Argentina and Spain Harness Volcanic Subsurface Heat for Sensor Power

In a groundbreaking collaboration, Spanish and Argentine researchers have developed a technology in Antarctica that uses geothermal heat to power volcanic monitoring stations, enhancing global volcanic activity surveillance.

In the icy expanse of Antarctica, a team of Spanish researchers, in collaboration with Argentine scientists, has achieved a world first by harnessing the geothermal heat of a volcano to generate continuous electricity. This innovative project not only paves the way for advanced volcanic activity monitoring but also sets a new standard in using renewable energy sources in some of the most inhospitable climates on Earth.

Advancing Volcanic Monitoring: A Collaborative Effort

The initiative, spearheaded by the Thermal and Fluid Engineering group from the Public University of Navarra (UPNA) in northern Spain, forms part of the VIVOTEG project. This project also includes the Astronomy, Geodesy, and Cartography group at the University of Cádiz in southern Spain, the Active Volcano Study and Monitoring group from the University of Buenos Aires, and the IDEAN—Institute of Andean Studies’ Don Pablo Groeber’ in Argentina.

The Spanish State Research Agency announced this significant breakthrough as part of the Spanish Antarctic Campaign 2023/2024. It was highlighted as a critical advancement that would allow the scientific and technological community to develop a system capable of predicting volcanic eruptions, thereby minimizing their impact on populations.

The core of the VIVOTEG project is a patented technology involving thermoelectric generators that can convert geothermal energy from active volcanic fumaroles into electricity. This technology powers remote monitoring stations tasked with observing volcanic activity, a vital capability given these environments’ extreme and isolated nature.

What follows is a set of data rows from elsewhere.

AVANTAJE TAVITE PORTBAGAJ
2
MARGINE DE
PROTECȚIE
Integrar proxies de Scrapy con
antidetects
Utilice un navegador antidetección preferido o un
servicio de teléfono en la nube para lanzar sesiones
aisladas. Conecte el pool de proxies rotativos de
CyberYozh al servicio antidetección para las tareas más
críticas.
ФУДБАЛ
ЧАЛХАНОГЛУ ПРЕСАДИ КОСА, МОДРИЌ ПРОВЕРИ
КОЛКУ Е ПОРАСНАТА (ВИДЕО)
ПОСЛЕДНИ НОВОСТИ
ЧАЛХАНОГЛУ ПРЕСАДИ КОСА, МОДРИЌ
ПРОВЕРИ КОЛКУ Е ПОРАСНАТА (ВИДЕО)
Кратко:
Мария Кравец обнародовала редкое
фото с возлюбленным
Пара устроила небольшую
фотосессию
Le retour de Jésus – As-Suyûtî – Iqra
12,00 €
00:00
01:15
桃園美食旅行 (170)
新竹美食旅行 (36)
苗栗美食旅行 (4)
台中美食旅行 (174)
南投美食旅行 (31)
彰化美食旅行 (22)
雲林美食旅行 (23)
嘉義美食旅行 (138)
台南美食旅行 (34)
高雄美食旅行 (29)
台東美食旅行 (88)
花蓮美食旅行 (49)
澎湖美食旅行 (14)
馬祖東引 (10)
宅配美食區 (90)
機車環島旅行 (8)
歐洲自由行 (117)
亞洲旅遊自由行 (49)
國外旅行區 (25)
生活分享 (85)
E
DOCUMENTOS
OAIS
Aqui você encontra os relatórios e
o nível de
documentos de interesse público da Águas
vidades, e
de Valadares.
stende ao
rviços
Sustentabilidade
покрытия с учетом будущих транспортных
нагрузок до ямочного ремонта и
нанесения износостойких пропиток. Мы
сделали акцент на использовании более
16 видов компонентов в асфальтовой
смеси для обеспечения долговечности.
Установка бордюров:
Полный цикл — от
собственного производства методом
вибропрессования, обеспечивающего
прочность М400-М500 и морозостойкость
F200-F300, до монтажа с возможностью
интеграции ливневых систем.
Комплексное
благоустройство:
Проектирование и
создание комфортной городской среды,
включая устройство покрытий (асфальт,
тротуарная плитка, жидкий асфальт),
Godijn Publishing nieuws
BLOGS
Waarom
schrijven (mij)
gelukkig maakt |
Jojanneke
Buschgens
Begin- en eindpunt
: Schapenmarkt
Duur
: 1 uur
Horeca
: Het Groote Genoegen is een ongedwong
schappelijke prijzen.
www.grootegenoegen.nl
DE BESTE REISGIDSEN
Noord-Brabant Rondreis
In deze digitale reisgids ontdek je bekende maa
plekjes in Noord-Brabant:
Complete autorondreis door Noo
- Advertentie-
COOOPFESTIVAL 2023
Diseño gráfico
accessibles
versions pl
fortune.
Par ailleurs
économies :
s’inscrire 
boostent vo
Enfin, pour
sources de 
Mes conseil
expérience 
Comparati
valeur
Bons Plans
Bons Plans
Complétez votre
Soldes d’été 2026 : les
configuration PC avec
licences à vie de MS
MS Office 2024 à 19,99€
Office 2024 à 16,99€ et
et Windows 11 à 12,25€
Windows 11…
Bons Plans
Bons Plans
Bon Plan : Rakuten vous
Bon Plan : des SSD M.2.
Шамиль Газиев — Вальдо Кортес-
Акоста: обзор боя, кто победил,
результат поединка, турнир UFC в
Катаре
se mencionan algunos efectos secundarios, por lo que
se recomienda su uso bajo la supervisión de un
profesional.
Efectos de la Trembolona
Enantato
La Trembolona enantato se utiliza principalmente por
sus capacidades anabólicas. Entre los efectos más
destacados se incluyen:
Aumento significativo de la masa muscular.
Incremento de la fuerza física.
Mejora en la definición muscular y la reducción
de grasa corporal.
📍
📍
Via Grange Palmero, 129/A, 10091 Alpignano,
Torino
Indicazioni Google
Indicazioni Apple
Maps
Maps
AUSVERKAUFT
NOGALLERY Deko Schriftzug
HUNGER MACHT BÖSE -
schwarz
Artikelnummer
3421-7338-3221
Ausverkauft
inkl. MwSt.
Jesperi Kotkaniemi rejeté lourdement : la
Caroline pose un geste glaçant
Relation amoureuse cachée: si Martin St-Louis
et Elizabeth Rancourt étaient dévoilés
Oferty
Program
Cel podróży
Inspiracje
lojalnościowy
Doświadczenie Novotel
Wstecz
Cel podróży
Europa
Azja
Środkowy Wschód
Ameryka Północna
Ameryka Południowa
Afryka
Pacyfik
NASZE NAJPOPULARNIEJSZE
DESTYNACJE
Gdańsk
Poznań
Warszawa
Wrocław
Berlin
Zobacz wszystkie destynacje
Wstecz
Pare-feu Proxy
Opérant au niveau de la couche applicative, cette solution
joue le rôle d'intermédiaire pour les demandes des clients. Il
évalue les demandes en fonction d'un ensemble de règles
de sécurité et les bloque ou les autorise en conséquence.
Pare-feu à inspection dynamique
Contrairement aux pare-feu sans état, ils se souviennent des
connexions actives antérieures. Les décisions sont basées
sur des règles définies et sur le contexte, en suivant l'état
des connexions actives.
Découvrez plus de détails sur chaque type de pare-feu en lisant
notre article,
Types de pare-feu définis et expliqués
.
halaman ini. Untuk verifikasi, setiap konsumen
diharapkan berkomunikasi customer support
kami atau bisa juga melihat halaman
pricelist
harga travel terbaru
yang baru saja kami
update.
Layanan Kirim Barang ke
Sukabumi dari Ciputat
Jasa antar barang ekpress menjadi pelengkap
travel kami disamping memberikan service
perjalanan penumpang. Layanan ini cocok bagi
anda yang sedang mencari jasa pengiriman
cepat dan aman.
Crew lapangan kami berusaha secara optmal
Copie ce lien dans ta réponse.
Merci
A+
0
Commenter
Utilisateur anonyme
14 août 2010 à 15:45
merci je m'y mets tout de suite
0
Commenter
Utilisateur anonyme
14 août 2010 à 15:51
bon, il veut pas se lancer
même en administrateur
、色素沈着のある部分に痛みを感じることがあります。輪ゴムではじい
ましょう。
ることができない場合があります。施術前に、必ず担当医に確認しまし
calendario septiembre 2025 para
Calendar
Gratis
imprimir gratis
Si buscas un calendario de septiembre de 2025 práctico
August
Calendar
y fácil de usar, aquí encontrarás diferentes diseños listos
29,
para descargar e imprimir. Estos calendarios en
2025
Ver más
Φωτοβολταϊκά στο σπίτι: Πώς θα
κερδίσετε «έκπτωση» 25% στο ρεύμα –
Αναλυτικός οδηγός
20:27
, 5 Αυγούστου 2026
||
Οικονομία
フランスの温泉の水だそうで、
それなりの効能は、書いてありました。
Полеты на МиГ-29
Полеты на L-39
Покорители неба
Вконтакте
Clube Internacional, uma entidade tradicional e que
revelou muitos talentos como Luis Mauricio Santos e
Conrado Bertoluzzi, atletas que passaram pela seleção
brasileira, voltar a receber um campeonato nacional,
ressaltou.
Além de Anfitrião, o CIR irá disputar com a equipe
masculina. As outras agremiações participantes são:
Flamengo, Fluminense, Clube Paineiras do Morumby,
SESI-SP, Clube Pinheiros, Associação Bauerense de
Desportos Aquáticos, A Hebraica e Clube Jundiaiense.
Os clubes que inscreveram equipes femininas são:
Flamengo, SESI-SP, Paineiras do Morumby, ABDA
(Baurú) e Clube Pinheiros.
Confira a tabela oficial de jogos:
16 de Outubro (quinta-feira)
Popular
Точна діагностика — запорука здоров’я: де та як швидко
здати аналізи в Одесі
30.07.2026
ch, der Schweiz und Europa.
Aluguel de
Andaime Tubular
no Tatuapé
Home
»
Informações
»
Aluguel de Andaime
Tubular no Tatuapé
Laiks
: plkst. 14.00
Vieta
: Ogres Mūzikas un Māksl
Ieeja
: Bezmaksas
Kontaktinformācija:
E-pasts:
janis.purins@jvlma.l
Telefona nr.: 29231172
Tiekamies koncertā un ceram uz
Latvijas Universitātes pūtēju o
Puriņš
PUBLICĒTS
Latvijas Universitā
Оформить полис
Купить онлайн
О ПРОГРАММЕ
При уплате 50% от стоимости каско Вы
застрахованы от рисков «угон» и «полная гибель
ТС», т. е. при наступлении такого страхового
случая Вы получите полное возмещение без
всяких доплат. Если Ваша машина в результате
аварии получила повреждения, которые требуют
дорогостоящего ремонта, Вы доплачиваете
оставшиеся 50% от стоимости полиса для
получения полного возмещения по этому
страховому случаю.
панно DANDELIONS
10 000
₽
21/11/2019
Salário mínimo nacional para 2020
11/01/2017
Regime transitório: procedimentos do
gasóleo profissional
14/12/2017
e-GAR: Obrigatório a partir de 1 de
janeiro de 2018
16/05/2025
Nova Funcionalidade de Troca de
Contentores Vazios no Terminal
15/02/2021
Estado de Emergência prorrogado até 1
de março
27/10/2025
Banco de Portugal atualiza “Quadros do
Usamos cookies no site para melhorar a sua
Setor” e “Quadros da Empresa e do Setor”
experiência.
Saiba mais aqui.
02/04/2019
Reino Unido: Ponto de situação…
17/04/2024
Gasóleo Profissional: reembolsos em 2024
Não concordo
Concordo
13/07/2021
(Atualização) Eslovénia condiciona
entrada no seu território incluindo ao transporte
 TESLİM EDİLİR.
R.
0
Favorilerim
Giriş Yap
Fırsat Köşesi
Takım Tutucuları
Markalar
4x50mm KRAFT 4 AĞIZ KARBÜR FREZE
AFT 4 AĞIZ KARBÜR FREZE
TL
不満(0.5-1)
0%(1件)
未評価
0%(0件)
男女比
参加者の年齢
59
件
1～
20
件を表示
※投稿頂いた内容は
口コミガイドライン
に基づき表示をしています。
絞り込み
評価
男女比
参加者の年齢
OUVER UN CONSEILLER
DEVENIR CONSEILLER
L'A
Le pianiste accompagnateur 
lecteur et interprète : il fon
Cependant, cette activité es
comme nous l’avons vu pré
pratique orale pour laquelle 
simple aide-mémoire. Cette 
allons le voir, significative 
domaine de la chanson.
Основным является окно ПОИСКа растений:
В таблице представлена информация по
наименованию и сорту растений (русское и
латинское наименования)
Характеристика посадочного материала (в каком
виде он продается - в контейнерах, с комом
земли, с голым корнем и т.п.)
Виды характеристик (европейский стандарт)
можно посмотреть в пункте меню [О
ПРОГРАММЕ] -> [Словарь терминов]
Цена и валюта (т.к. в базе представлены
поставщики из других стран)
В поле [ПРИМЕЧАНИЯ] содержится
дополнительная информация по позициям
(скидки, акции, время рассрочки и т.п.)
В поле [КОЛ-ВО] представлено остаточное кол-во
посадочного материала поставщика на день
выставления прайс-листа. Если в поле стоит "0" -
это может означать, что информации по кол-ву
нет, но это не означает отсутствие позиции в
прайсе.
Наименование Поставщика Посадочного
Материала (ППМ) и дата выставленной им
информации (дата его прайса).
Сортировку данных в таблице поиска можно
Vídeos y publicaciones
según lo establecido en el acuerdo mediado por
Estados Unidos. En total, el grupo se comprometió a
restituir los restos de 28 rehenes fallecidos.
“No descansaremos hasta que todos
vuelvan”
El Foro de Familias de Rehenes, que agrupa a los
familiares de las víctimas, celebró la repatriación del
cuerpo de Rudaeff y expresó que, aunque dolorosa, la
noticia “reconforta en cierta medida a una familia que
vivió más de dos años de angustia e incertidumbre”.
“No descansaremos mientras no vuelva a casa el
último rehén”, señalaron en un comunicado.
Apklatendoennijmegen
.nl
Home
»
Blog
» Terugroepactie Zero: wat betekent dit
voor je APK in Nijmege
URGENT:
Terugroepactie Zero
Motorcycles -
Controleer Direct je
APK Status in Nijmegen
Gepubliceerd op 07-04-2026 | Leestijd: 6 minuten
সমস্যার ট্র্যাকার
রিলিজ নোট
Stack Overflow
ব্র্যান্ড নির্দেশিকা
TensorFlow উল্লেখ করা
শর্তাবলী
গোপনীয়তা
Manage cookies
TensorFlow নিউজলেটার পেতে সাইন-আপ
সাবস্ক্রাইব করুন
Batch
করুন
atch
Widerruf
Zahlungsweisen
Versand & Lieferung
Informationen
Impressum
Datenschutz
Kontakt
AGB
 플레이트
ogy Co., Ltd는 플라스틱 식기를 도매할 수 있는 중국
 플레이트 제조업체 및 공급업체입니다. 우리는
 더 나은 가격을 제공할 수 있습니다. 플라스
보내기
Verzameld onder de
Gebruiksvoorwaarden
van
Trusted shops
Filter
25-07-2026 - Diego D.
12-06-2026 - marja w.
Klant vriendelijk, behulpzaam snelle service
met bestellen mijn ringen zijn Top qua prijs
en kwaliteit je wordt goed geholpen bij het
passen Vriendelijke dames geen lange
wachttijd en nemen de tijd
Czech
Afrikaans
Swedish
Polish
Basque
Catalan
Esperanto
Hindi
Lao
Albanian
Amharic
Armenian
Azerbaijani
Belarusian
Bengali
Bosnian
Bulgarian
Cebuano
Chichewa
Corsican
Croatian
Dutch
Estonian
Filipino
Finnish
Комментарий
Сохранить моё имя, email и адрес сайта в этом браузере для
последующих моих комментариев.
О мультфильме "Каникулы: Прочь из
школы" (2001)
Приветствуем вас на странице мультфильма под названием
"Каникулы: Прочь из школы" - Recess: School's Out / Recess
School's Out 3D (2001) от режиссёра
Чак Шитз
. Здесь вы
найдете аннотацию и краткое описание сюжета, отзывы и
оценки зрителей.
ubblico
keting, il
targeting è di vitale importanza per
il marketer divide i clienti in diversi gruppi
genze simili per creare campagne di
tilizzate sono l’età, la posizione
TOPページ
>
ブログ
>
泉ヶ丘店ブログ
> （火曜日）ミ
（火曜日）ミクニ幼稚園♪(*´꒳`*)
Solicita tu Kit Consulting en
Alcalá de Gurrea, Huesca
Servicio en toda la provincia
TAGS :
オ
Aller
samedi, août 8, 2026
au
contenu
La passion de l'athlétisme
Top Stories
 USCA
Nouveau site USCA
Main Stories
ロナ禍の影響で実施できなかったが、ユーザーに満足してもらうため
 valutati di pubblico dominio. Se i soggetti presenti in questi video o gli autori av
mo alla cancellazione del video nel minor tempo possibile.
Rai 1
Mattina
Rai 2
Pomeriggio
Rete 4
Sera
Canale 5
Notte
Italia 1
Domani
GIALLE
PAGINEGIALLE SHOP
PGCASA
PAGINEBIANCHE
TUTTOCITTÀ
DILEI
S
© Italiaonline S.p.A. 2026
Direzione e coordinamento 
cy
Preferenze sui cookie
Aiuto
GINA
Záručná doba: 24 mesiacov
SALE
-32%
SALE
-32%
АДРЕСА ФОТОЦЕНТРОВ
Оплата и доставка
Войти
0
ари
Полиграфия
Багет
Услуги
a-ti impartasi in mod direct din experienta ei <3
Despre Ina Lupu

The Science Behind the Innovation

“Using thermoelectric modules, our technology transforms geothermal heat into electrical energy by leveraging the temperature difference between the hot fumaroles and the cold Antarctic air,” explained David Astrain, the lead professor of the UPNA team. “This system, combined with high-efficiency, passive heat exchangers with no moving parts, is exceptionally robust, reliable, and compact. It has the great advantage of generating electricity continuously, regardless of environmental conditions or solar radiation.”

This development is crucial as it addresses one of the leading technological challenges in volcanic monitoring: the energy supply needed to power sensors and geological and volcanological data transmission equipment, especially in remote locations with extreme weather conditions.

Astrain pointed out the broader implications of this technology: “About 10% of the world’s population lives within 100 kilometers of an active volcano. Therefore, geological study and volcanic monitoring are important for better understanding these phenomena and potentially predicting eruptions to reduce their impact on these populations.”

According to the World Organization of Volcano Observatories, only about 30% of the world’s active volcanoes are monitored. The lack of adequate monitoring is primarily due to the logistical challenges of installing and maintaining the necessary technology in remote areas.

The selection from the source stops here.